When we got to the front door, she was telling me, “Last night, when I was terrorizing the squeaker [out of the Taboo Junior game], I was trying to get my Wut [anger] out.” She then went on to describe how she smashed it against the door to her room, stepped on its head, and even bit it a little. Between the crying and the carrying on, she managed to give herself a pretty bad headache. All this because we fussed at her for changing the tv channel without asking first. It’s a bad habit she has, and this time L.H. was taping something.

Monday, October 03, 2005

Now is the Time on Blogger When We Writhe in Self-Embarrassment

I have this handy way of learning something so that I NEVER, EVER forget it. It is called mortification. For instance, my high school boyfriend corrected me that it is “PRE-rogative.” (Stupid Bobby Brown.) We were both being asses about it, but that crow, it was bitter to eat, let me tell you.

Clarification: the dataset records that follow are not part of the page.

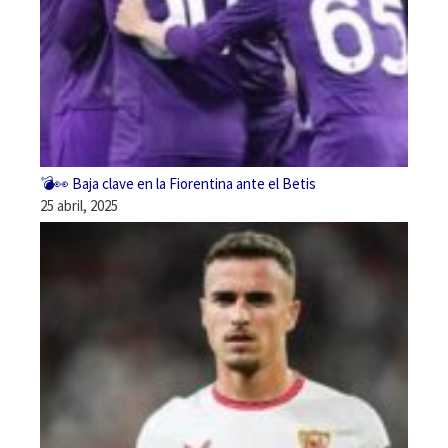
💣👀 Baja clave en la Fiorentina ante el Betis
25 abril, 2025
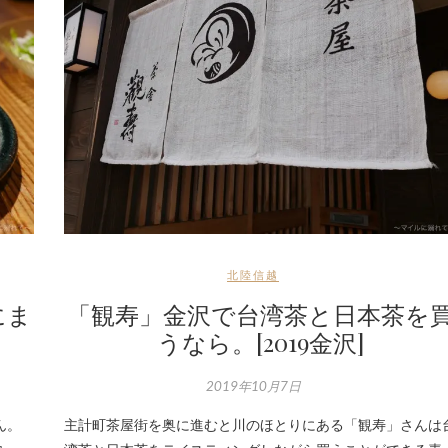
北陸信越
にま
「観寿」金沢で台湾茶と日本茶を
うなら。[2019金沢]
2019年10月7日
ん。
主計町茶屋街を奥に進むと川のほとりにある「観寿」さんは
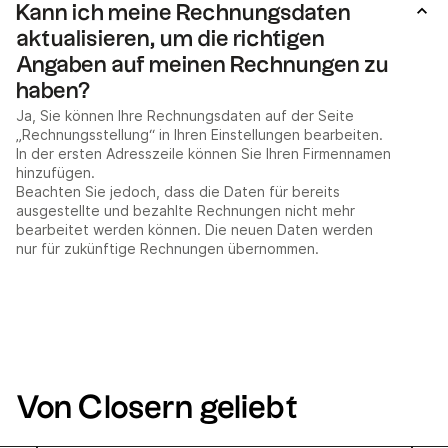
Kann ich meine Rechnungsdaten
aktualisieren, um die richtigen
Angaben auf meinen Rechnungen zu
haben?
Ja, Sie können Ihre Rechnungsdaten auf der Seite
„Rechnungsstellung“ in Ihren Einstellungen bearbeiten.
In der ersten Adresszeile können Sie Ihren Firmennamen
hinzufügen.
Beachten Sie jedoch, dass die Daten für bereits
ausgestellte und bezahlte Rechnungen nicht mehr
bearbeitet werden können. Die neuen Daten werden
nur für zukünftige Rechnungen übernommen.
Von Closern geliebt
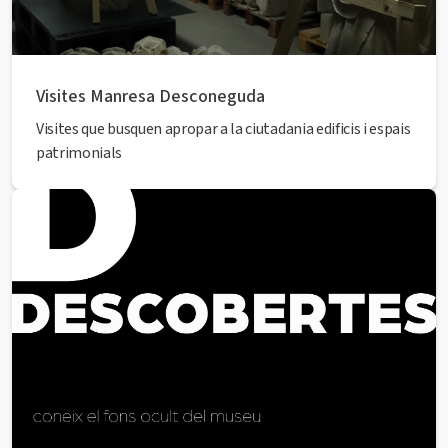
Visites Manresa Desconeguda
Visites que busquen apropar a la ciutadania edificis i espais
patrimonials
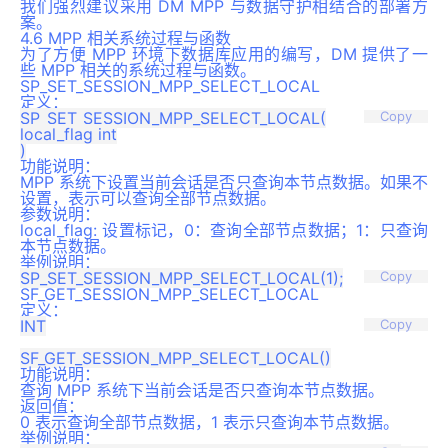
我们强烈建议采用 DM MPP 与数据守护相结合的部署方
案。
4.6 MPP 相关系统过程与函数
为了方便 MPP 环境下数据库应用的编写，DM 提供了一
些 MPP 相关的系统过程与函数。
SP_SET_SESSION_MPP_SELECT_LOCAL
定义：
SP_SET_SESSION_MPP_SELECT_LOCAL(

Copy
local_flag int

功能说明：
MPP 系统下设置当前会话是否只查询本节点数据。如果不
设置，表示可以查询全部节点数据。
参数说明：
local_flag: 设置标记，0：查询全部节点数据；1：只查询
本节点数据。
举例说明：
Copy
SF_GET_SESSION_MPP_SELECT_LOCAL
定义：
INT

Copy
功能说明：
查询 MPP 系统下当前会话是否只查询本节点数据。
返回值：
0 表示查询全部节点数据，1 表示只查询本节点数据。
举例说明：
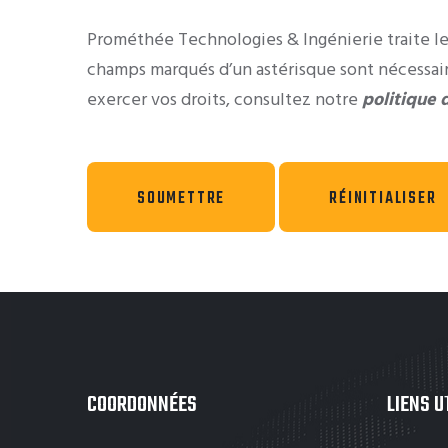
Prométhée Technologies & Ingénierie traite le
champs marqués d’un astérisque sont nécessair
exercer vos droits, consultez notre
politique 
COORDONNÉES
LIENS U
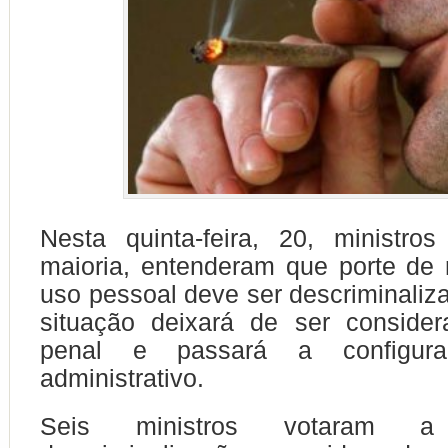
Nesta quinta-feira, 20, ministro
maioria, entenderam que porte de
uso pessoal deve ser descriminaliza
situação deixará de ser consider
penal e passará a configura
administrativo.
Seis ministros votaram 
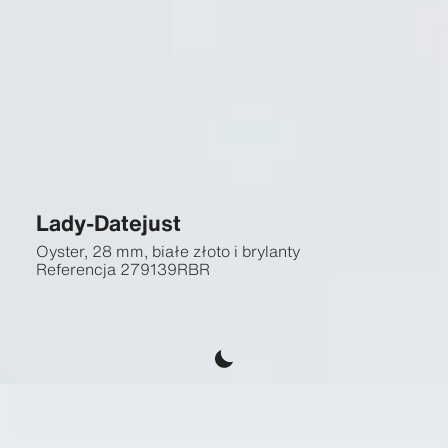
Lady-Datejust
Oyster, 28 mm, białe złoto i brylanty
Referencja
279139RBR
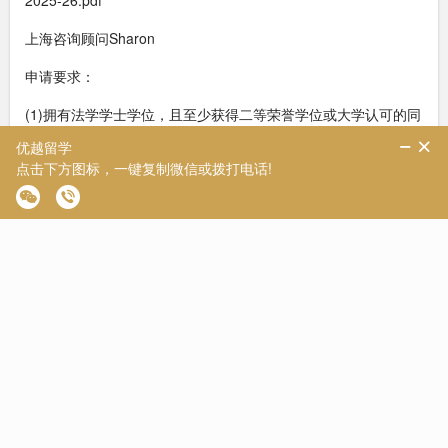
2025-26.pdf
上海咨询顾问Sharon
申请要求：
(1)拥有法学学士学位，且至少获得二等荣誉学位或大学认可的同
等学历;或(2)拥有法律以外的学科学位，且至少获得大学认可的
二等荣誉学位，并具备至少两年相关经验或专业资格;或(3)已获
得英格兰和威尔士联合专业考试或本大学的通用专业考试证书，
前提是同时获得本大学或其他同等认可机构的二级荣誉学位或同
等标准的资格;(4)雅思7.0，托福100分
3、院校介绍
香港大学(The University of Hong Kong)，简称“港大”(HKU)，是
中国香港的一所综合性、国际化公立研究型大学，有亚洲“常春
藤”之称。2026年QS排名第11位。文学院是香港大学(HKU)的旗
舰学院之一，也是国际知名且领先的人文学科学院。在《新闻与
世界报道》2025-2026年度全球最佳大学排名中，它在亚洲第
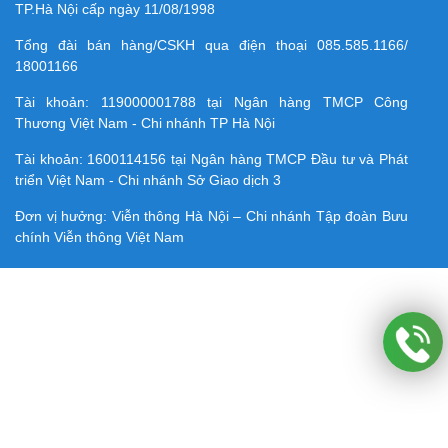
TP.Hà Nội cấp ngày 11/08/1998
Tổng đài bán hàng/CSKH qua điện thoại
085.585.1166/
18001166
Tài khoản:
119000001788
tại Ngân hàng TMCP Công
Thương Việt Nam - Chi nhánh TP Hà Nội
Tài khoản:
1600114156
tại Ngân hàng TMCP Ðầu tư và Phát
triển Việt Nam - Chi nhánh Sở Giao dịch 3
Đơn vị hưởng: Viễn thông Hà Nội – Chi nhánh Tập đoàn Bưu
chính Viễn thông Việt Nam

As I spend more time on the Internet, I find that I mortify myself more and more frequently. That is only natural in a medium where words are all you have to present yourself. When I am not careful how I phrase something, or I try to be cute or flip, it invariably comes back to bite me in the ass. In the most recent case (in the comments of a blog I follow), I tried to go back and briefly but politely restate what I said, but I know it probably came off as being defensive. So now I have basically messed it up for myself to “hang around with the cool kids,” so to speak.

Fortunately, I have this little blog in which to do my penance. Consider this my dose of self-mortification.

Not Clear on the Concept

Lovely Husband was in a self-affirming mood yesterday. “I have lots of hobbies: I play guitar; I brew mead; I carve wood...”

“You’re a Viking,” Darling Daughter helpfully supplied.

We had to explain that being a Viking is more a way of life than a hobby.